The proposals to build 107 homes on the site were refused by Arun District Council last year on grounds including that they were located outside defined built up areas and that they represented a "significant encroachment" into the countryside on a site "not well related to the existing settlement".
"The area in which the application proposes development is a semi-rural location surrounded by open countryside," said the Council in its decision notice. It said that the scale and location of the proposals would result in a "significant adverse impact on the visual amenities of the location and character of the area" contrary to local policy.
The Inspector acknowledged in her decision letter (11-page / 143KB PDF) that the proposed scheme was contrary to local policies seeking to concentrate new development within the defined development boundaries and only to allow development in the countryside outside such boundaries in a limited number of circumstances which did not apply to the proposals.
However she noted that the Council was unable to demonstrate a 5-year housing land supply as required by the National Planning Policy Framework (NPPF).

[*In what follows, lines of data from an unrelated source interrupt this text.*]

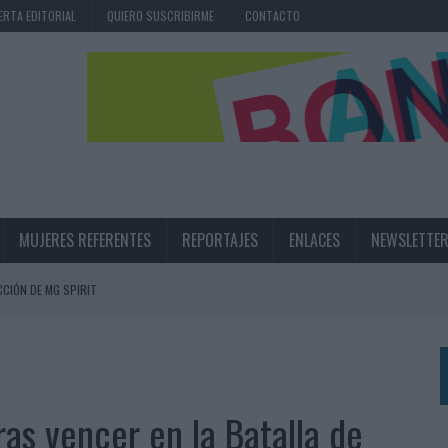
ERTA EDITORIAL
QUIERO SUSCRIBIRME
CONTACTO
MUJERES REFERENTES
REPORTAJES
ENLACES
NEWSLETTE
CIÓN DE MG SPIRIT
NA CAMPAÑA QUE CELEBRA SU REGRESO A PRIMERA DIVISIÓN
TERNACIONAL DE LA CERVEZA
360º CENTRADA EN EL ORIGEN BARCELONÉS
ras vencer en la Batalla de
 UNA EXPERIENCIA DE MARCA EN IBIZA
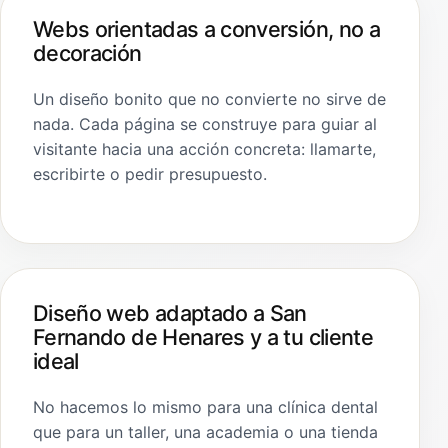
Webs orientadas a conversión, no a
decoración
Un diseño bonito que no convierte no sirve de
nada. Cada página se construye para guiar al
visitante hacia una acción concreta: llamarte,
escribirte o pedir presupuesto.
Diseño web adaptado a San
Fernando de Henares y a tu cliente
ideal
No hacemos lo mismo para una clínica dental
que para un taller, una academia o una tienda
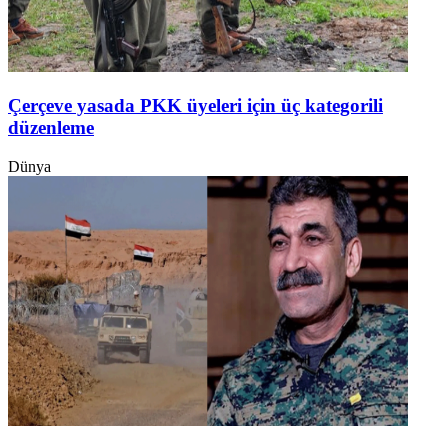
Çerçeve yasada PKK üyeleri için üç kategorili
düzenleme
Dünya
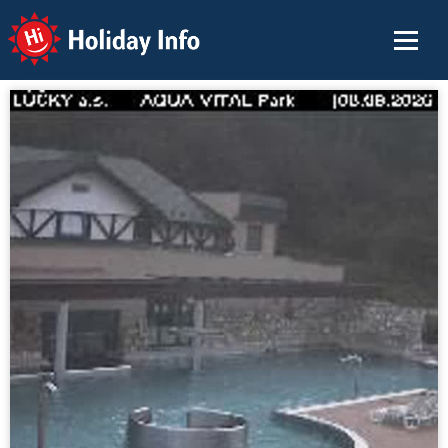
Holiday Info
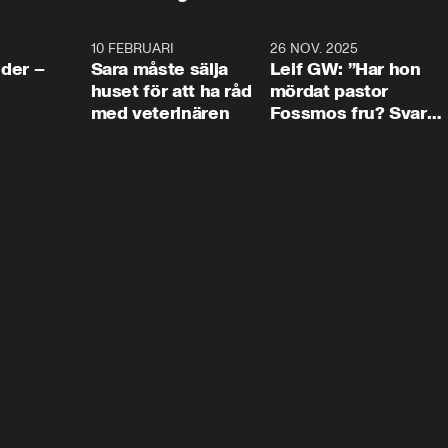
4:24
10 FEBRUARI
4:13
26 NOV. 2025
8:1
der –
Sara måste sälja
Leif GW: ”Har hon
huset för att ha råd
mördat pastor
med veterinären
Fossmos fru? Svar
nej.”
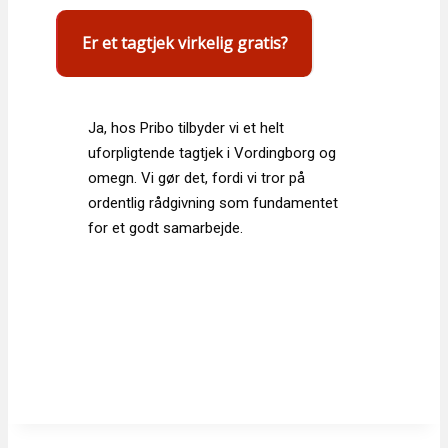
Er et tagtjek virkelig gratis?
Ja, hos Pribo tilbyder vi et helt
uforpligtende tagtjek i Vordingborg og
omegn. Vi gør det, fordi vi tror på
ordentlig rådgivning som fundamentet
for et godt samarbejde.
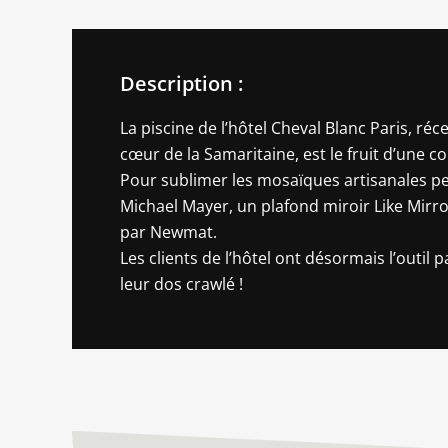
Description :
La piscine de l’hôtel Cheval Blanc Paris, r
cœur de la Samaritaine, est le fruit d’une c
Pour sublimer les mosaïques artisanales pen
Michael Mayer, un plafond miroir Like Mirr
par Newmat.
Les clients de l’hôtel ont désormais l’outil 
leur dos crawlé !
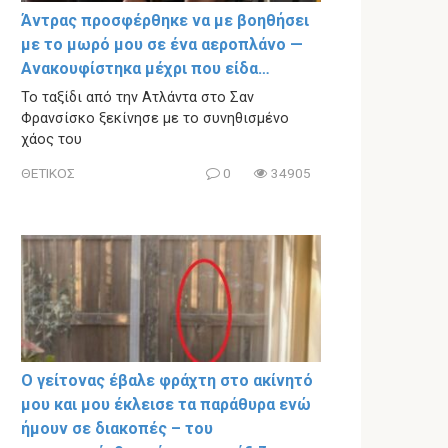
Άντρας προσφέρθηκε να με βοηθήσει
με το μωρό μου σε ένα αεροπλάνο —
Ανακουφίστηκα μέχρι που είδα…
Το ταξίδι από την Ατλάντα στο Σαν
Φρανσίσκο ξεκίνησε με το συνηθισμένο
χάος του
ΘΕΤΙΚΟΣ
0
34905
Ο γείτονας έβαλε φράχτη στο ακίνητό
μου και μου έκλεισε τα παράθυρα ενώ
ήμουν σε διακοπές – του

Under the NPPF, its housing policies should therefore be considered out of date and the presumption in favour of sustainable development would apply.
The Inspector concluded that the scheme would provide a benefit in terms of its contribution to the housing supply in the District, including 30% affordable housing, as well as "some improvement" in local surface water drainage and the potential to enable further investment in the horticultural business.
"I have found that the encroachment into the countryside would not result in material harm to the character and appearance of the rural area. Thus I conclude that the adverse impact of approving the scheme outside the development boundary would not be significantly and demonstrably outweighed by the benefits," she said.